§ **THE RECORDS**
#####

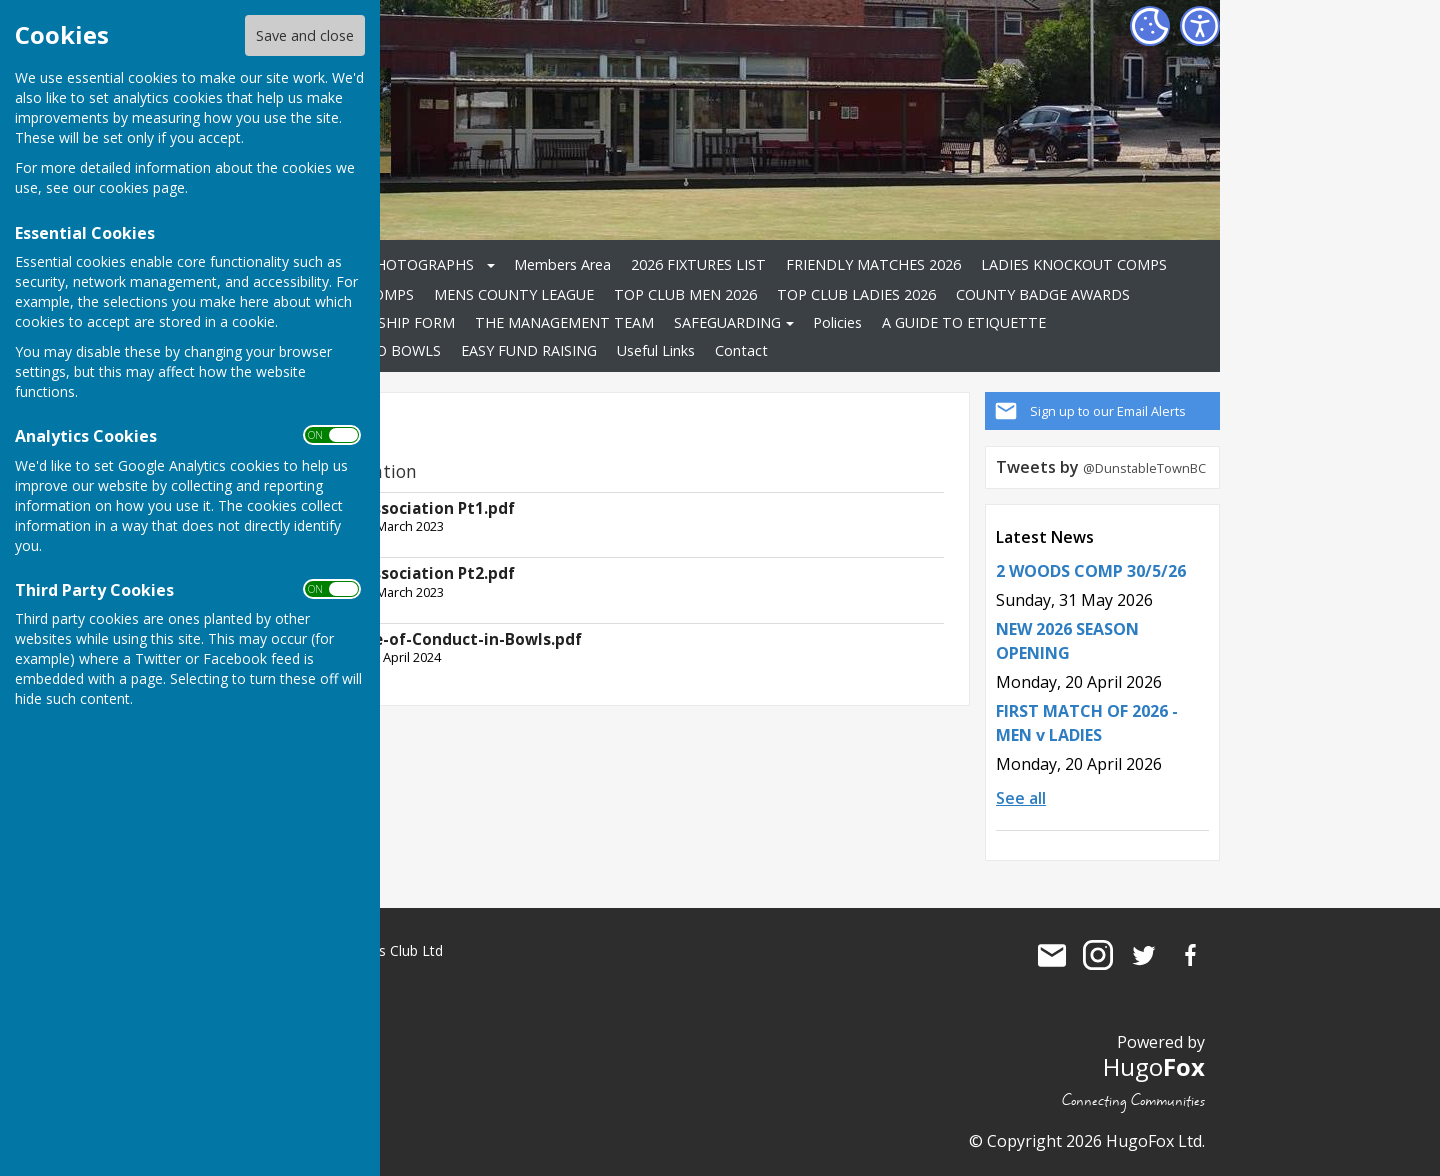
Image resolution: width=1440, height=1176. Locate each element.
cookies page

#####

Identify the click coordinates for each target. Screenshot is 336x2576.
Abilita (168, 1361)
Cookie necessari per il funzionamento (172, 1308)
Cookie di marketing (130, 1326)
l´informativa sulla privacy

#####

§ **WHAT NEEDS TO BE DONE**
If a line of the data contains "each", copy it out.

§ **SOLVED EXERCISE**
Image resolution: width=1440, height=1176. Locate each element.
Identify the click coordinates for each target. Screenshot is 336x2576.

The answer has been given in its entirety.